The natural home for this blind is the bedroom. The retailer describes the opacity as blackout, and the clip-fit install - which attaches directly to the window bead on UPVC double-glazed windows without drilling - makes it a practical choice for anyone renting or unwilling to put screws into window frames. Parents dealing with early mornings, shift workers, and light-sensitive sleepers will find the combination of no-drill fitting and blackout fabric genuinely useful.

A note on what blackout fabric actually achieves: the material itself blocks light passing through it, but no blind eliminates edge leakage entirely without side channels or a perfect-fit frame. The Umbra's clip-fit mechanism positions the blind close to the glass, which helps, but expect some peripheral light in a room with strong direct sun unless you supplement with curtains or additional side coverage.

The thermal properties are worth mentioning here too. Honeycomb blinds work better than rollers as insulators because the sealed air pockets slow heat transfer. In a room with older double glazing or a north-facing window that runs cold in winter, this structural difference is real - not dramatic, but measurable. Cellular blinds catch extra traffic from autumn onwards as people look at heating bills; the Umbra's blackout rating broadens the appeal beyond purely thermal buyers.

Bathrooms are not a good fit. Honeycomb fabric is not moisture-resistant, and the layered cellular structure traps damp in a way a simple PVC roller does not. Stick to aluminium venetians or PVC rollers in rooms with steam.

The colours

23 colours available

The palette spans 23 options with a reasonable spread across tones. Neutrals are well represented - White, Ivory, Cloud, Linen, Papyrus, and Dove give several options in the off-white and pale grey range, which suits most rooms that want to stay light. Beige, Champagne, and Tawny extend into warmer creams.

Cooler options include Slate, Denim, Ice Blue, Sapphirine, Lagoon, and Serenity - a reasonable run of blue-grey and mid-blue shades if you want something less neutral. For those wanting colour: Pear, Pumpkin, Orange, Sunkissed, Plum, Toasted Red, Maize, and Liquorice cover green, amber, orange, red, and near-black. The range is broader than typical for a honeycomb blind category, where earthy neutrals often dominate.

Price by your dimensions

Enter your window size. We round up to the next standard size, which matches how the retailer actually quotes you.
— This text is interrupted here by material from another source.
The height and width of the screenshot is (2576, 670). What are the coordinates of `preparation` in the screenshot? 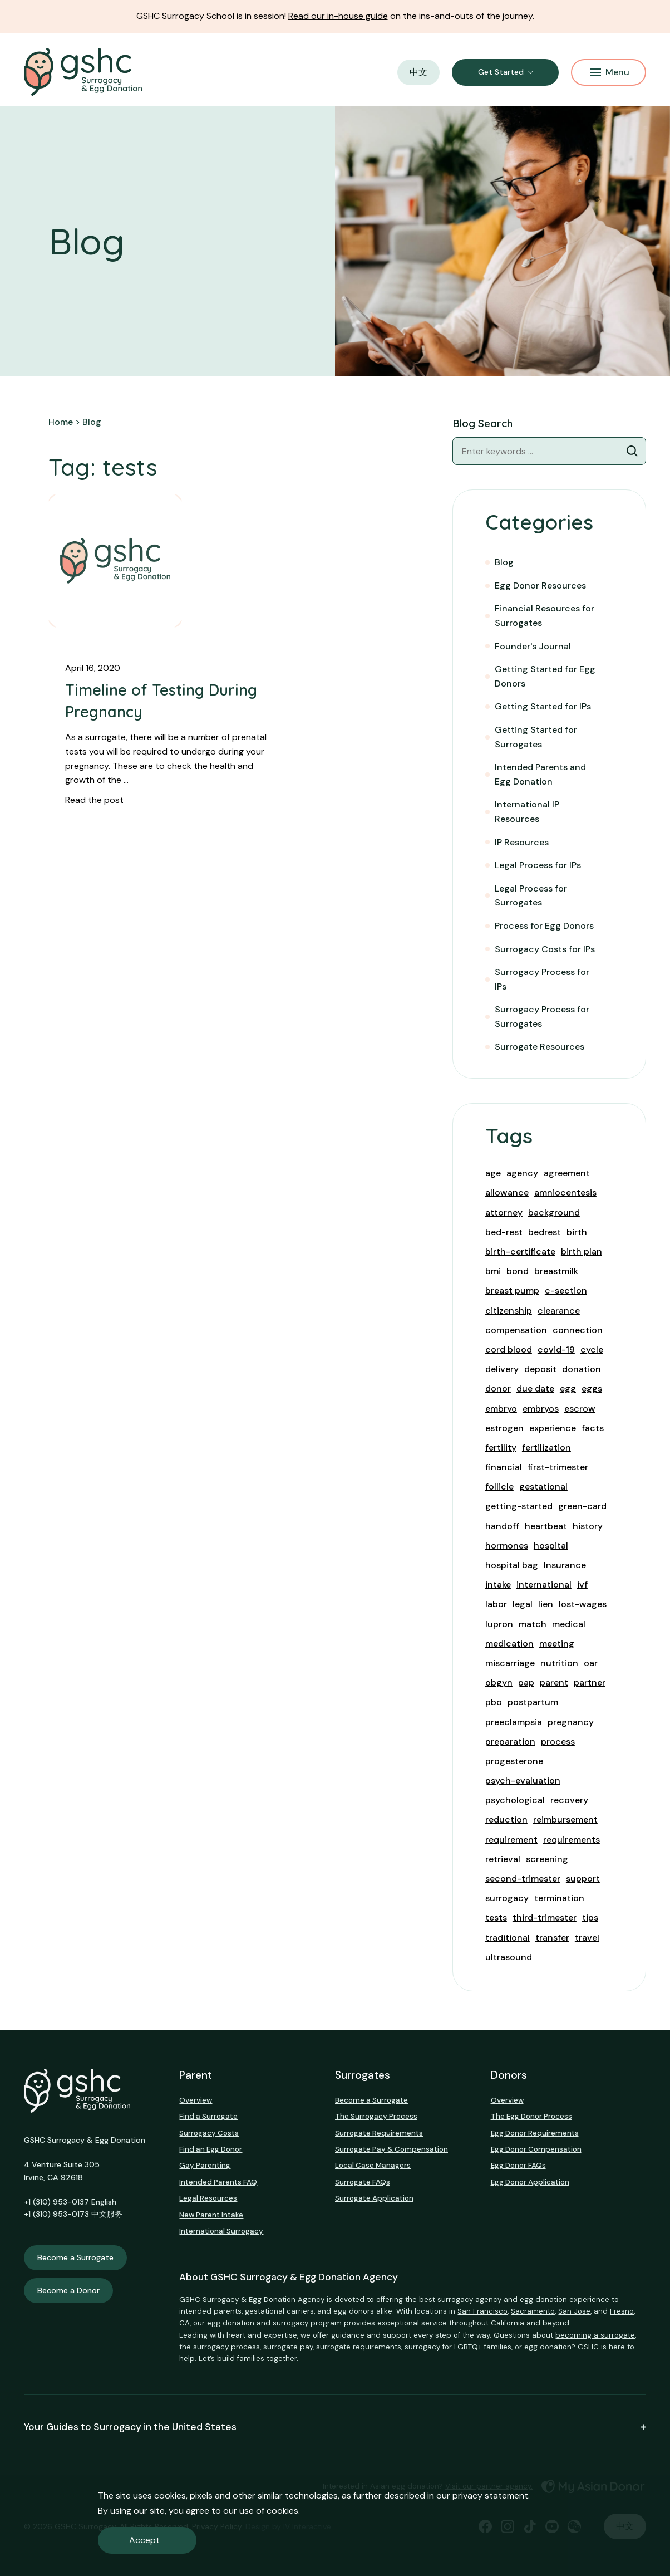 It's located at (510, 1741).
Starting from £34.30, this sits in the accessible end of the honeycomb blind market. Honeycomb construction generally costs more than a straightforward roller of equivalent fabric because of the additional structure involved; the entry price here reflects that without going into premium territory. As with all made-to-measure blinds, the price climbs with size - the grid above will show how that plays out for your specific window dimensions.

How it compares

Against a standard blackout roller, the Umbra's advantage is the insulating structure. If thermal performance is not a factor - a well-insulated room, or a buyer who only cares about darkness - a blackout roller will typically cost less and offer a wider fabric choice. The honeycomb construction trades fabric variety for the cellular air pocket; most honeycomb ranges have modest colour palettes, which makes the Umbra's 23 options an above-average showing for the format.
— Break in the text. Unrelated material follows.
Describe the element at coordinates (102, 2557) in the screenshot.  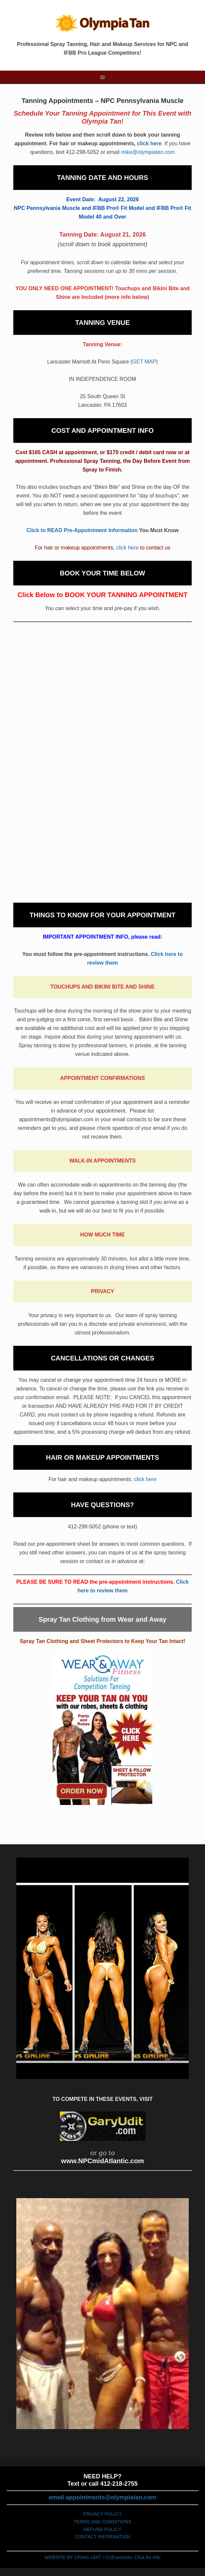 I see `WEBSITE BY CRAIG UDIT / CUEservices: Click for Info` at that location.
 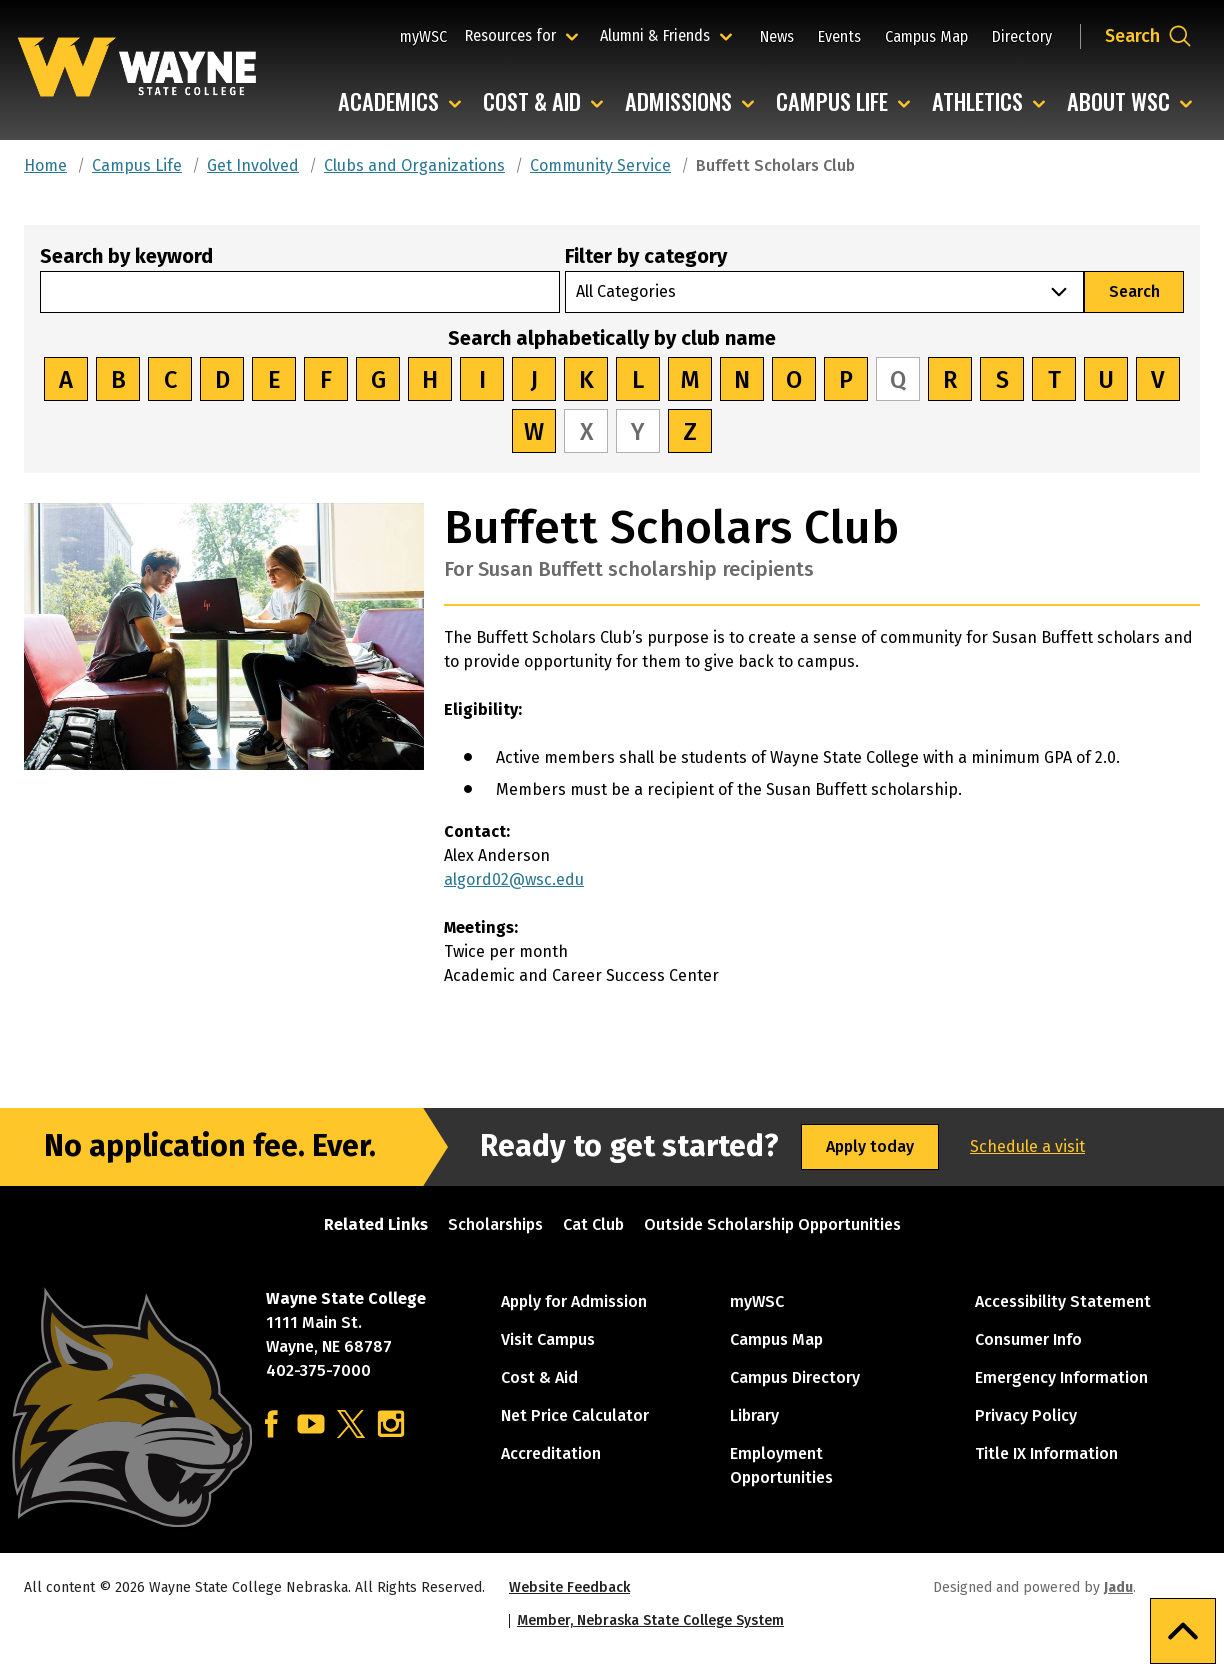 What do you see at coordinates (646, 256) in the screenshot?
I see `Filter by category` at bounding box center [646, 256].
Against other clip-fit or perfect-fit blinds in the honeycomb category, the no-drill install is the deciding factor for renters. The clip-fit mechanism limits this blind to UPVC windows with a suitable bead; it will not work on wooden or aluminium frames without additional hardware. If your windows are older timber frames, a conventionally-bracketed honeycomb blind would suit better.

Fitting and operation

Clip-fit blinds attach by clipping onto the rubber or plastic bead that runs around the inner edge of a UPVC double-glazed unit. No screws, no holes. The mechanism is reversible - the blind can be removed without leaving a mark, which matters in rental properties. Check that your window beads are accessible and undamaged before ordering; a worn or cracked bead can affect how securely the clips seat.

Sizing follows standard made-to-measure conventions: measure width by drop in millimetres. Because the blind clips inside the bead rather than sitting outside it, measure the bead-to-bead width precisely - there is less margin to compensate with an outside-fit overlap than with a wall-fixed installation.